Farmers in the Central Highlands, Vietnam’s largest coffee-growing area, sold coffee at 32,600 dong ($1.41) per kg, down from 33,600 dong last week, following a fall in ICE March contract.
March robusta coffee settled down $10, or 0.74%, at $1,354 per tonne on Wednesday.
“London prices have consistently been very low, under $1,400 per tonne since Dec. 19,” said a trader based in the region.
“Demands from exporters and roasters are still high but farmers refuse to sell at such low prices.”
Traders said farmers in the Central Highlands had harvested all of the fresh beans of the 2019/20 crop year.
“Beans are abundant but very hard to buy, exporters were not so keen on making new trade deals,” said another trader based in Ho Chi Minh City.

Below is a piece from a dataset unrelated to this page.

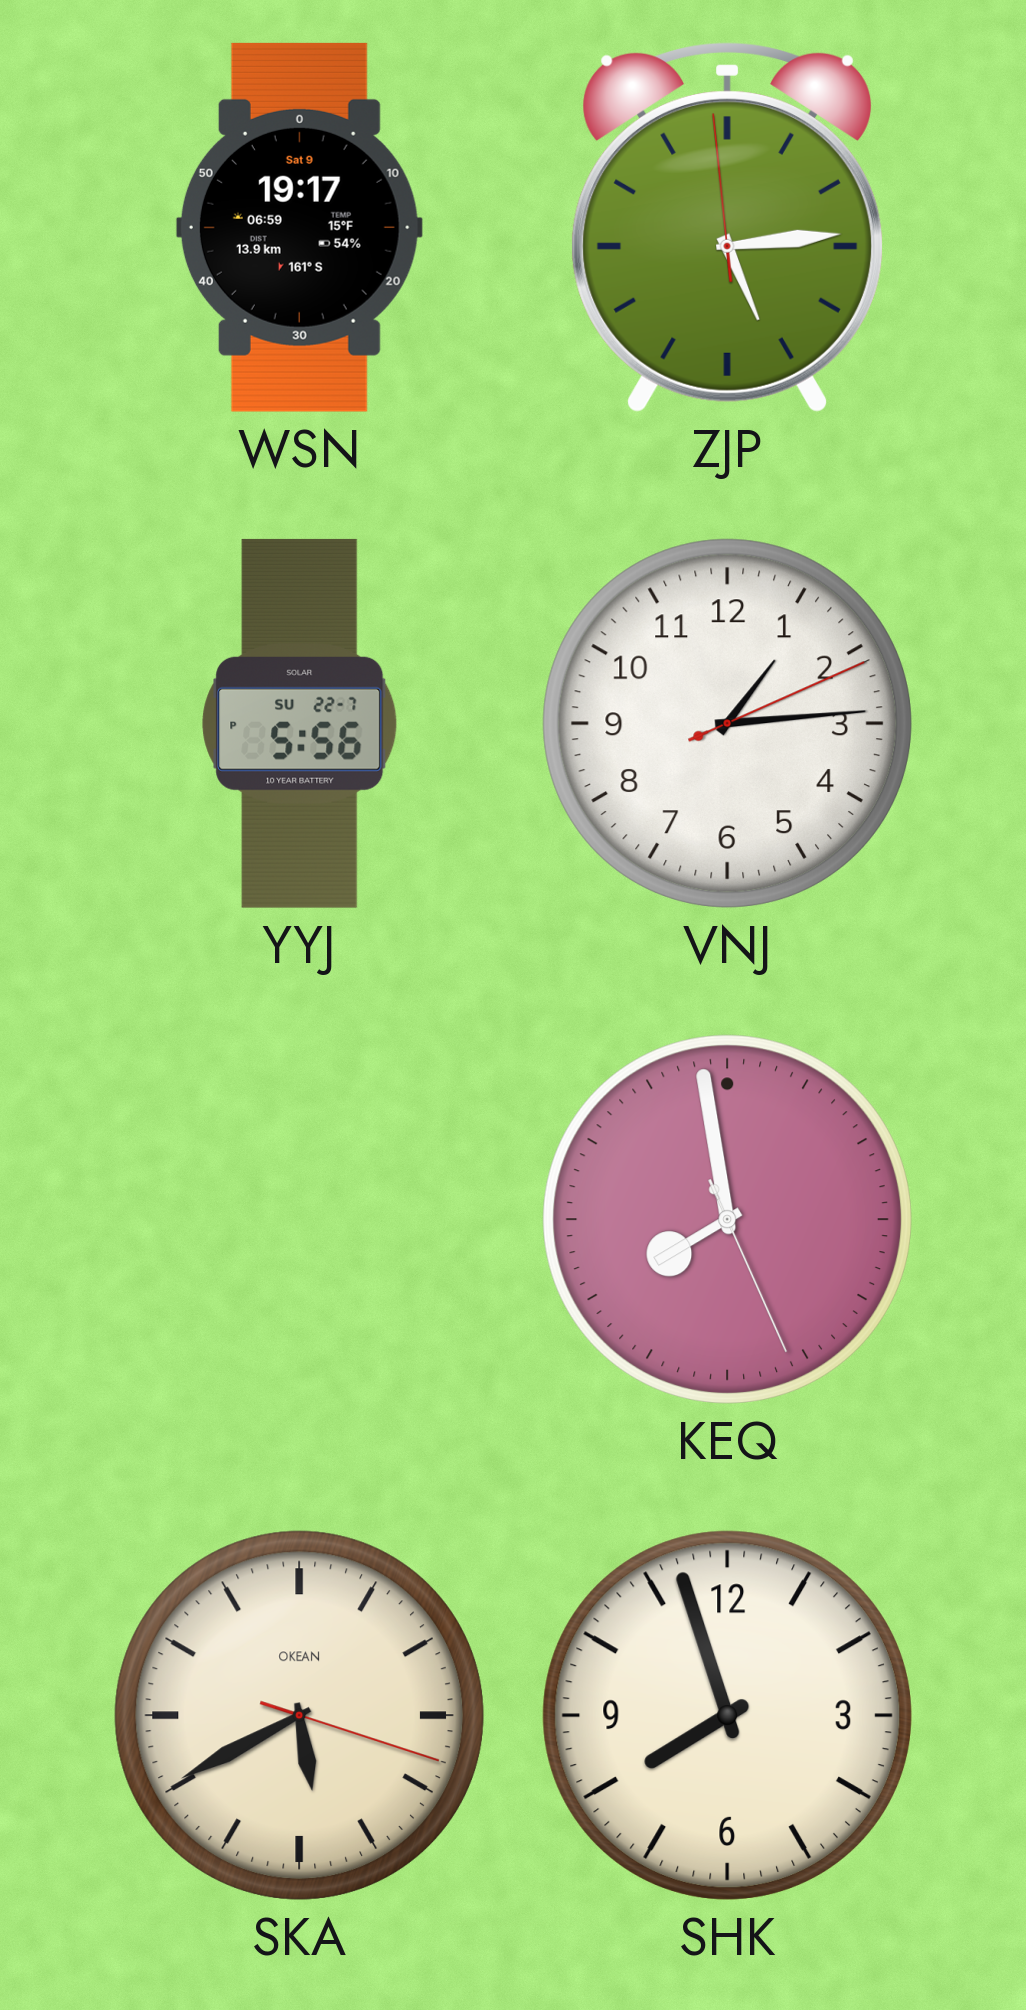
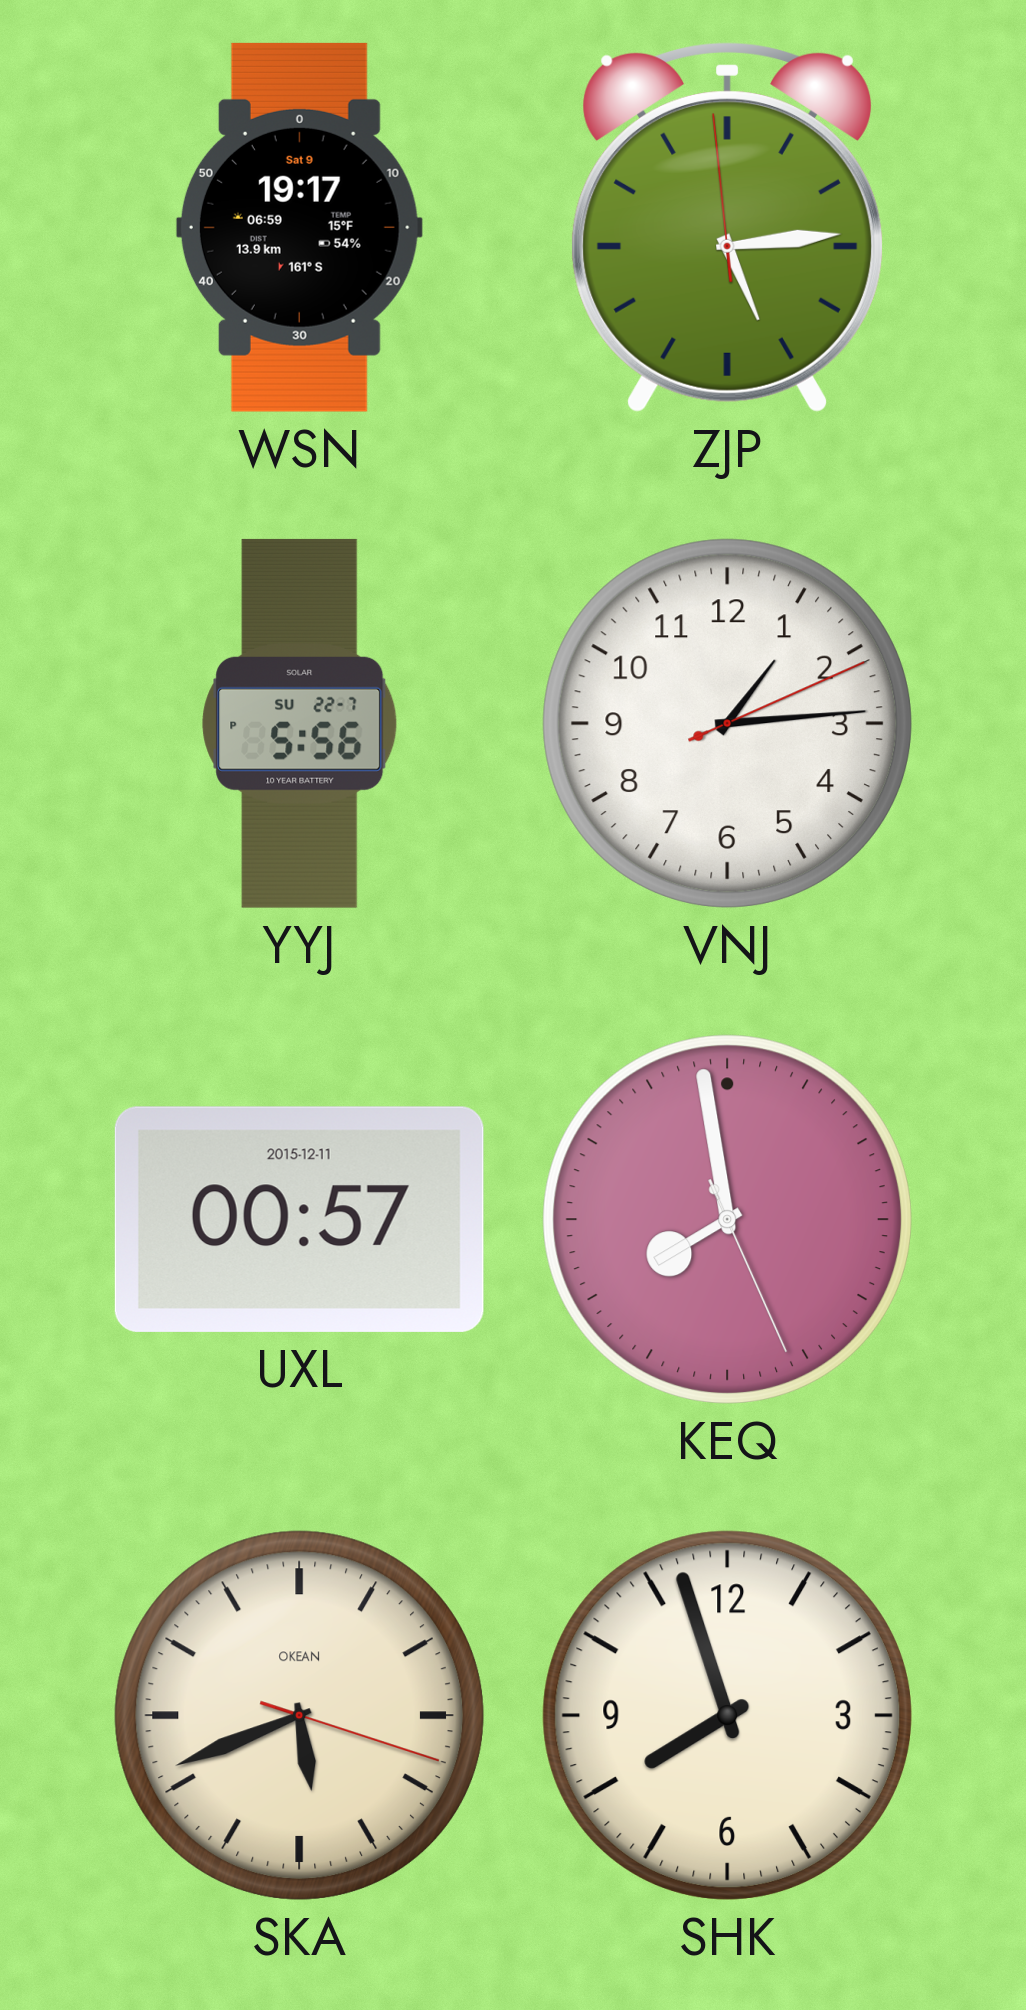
UXL: none -> 00:57
SKA: 5:40 -> 5:41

Traders in Vietnam offered 5% black and broken grade 2 robusta at a $100 premium per tonne to the March contract on Thursday, compared with last week’s $50 premium.
Indonesia’s grade 4 defect 80 robusta beans were offered at premiums of $220-$250 to the March contract this week, compared with $250 premium of a week ago, a trader in Sumatra’s Lampung province said.
Trade activities are starting to pick up for March contract, traders said, but demand is still relatively light this week.
Traders are waiting for the next harvest but they also suspect that farmers are still holding on to some bean stocks.